**Work instruction**
In the following listing, find the lines containing "Kostenlose" and report them.

-.-.-

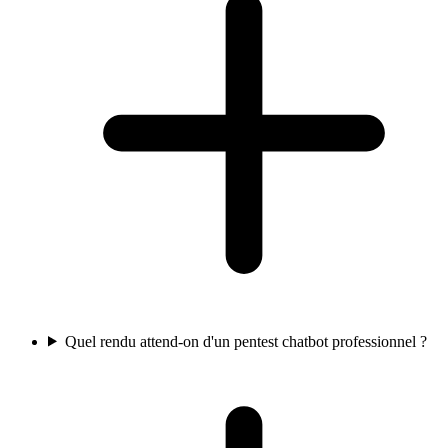
Quel rendu attend-on d'un pentest chatbot professionnel ?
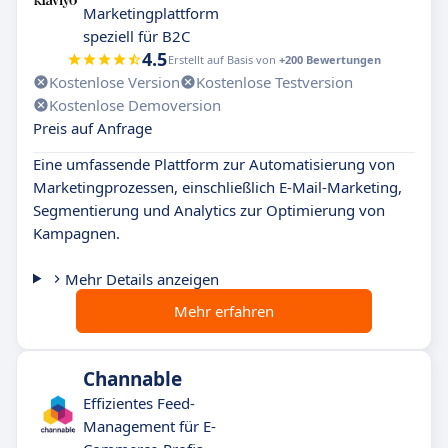
Marketingplattform
speziell für B2C
4.5
Erstellt auf Basis von
+200 Bewertungen
Kostenlose Version
Kostenlose Testversion
Kostenlose Demoversion
Preis auf Anfrage
Eine umfassende Plattform zur Automatisierung von
Marketingprozessen, einschließlich E-Mail-Marketing,
Segmentierung und Analytics zur Optimierung von
Kampagnen.
Mehr Details anzeigen
Mehr erfahren
Channable
Effizientes Feed-
Management für E-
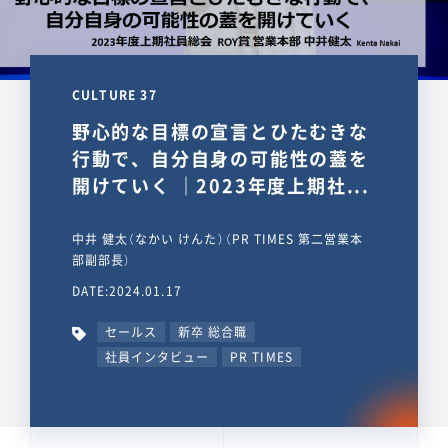
CULTURE 37
野心的な目標の宣言とひたむきな
行動で、自分自身の可能性の蓋を
開けていく ｜2023年度上期社...
中井 健太（なかい けんた）（PR TIMES 第二営業本
部副部長）
DATE:2024.01.17
セールス
新卒 総合職
社員インタビュー
PR TIMES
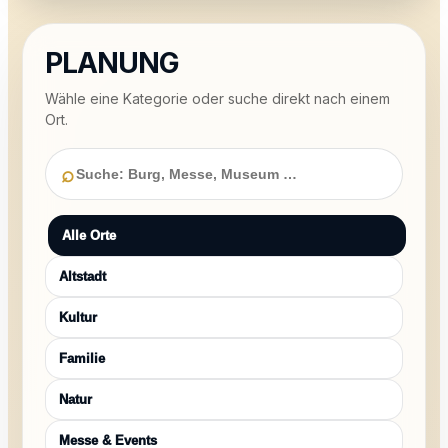
PLANUNG
Wähle eine Kategorie oder suche direkt nach einem
Ort.
⌕
Alle Orte
Altstadt
Kultur
Familie
Natur
Messe & Events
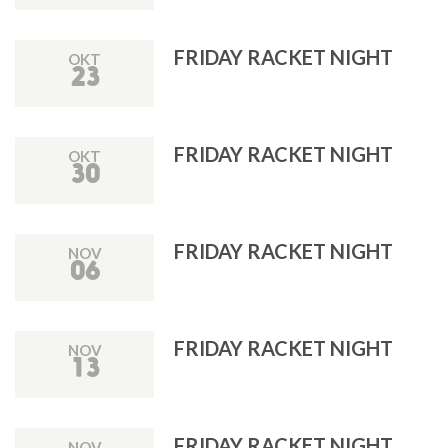
FRIDAY RACKET NIGHT
OKT
23
FRIDAY RACKET NIGHT
OKT
30
FRIDAY RACKET NIGHT
NOV
06
FRIDAY RACKET NIGHT
NOV
13
FRIDAY RACKET NIGHT
NOV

-.-.-

**Exercise result**
Kostenlose Version
Kostenlose Testversion
Kostenlose Demoversion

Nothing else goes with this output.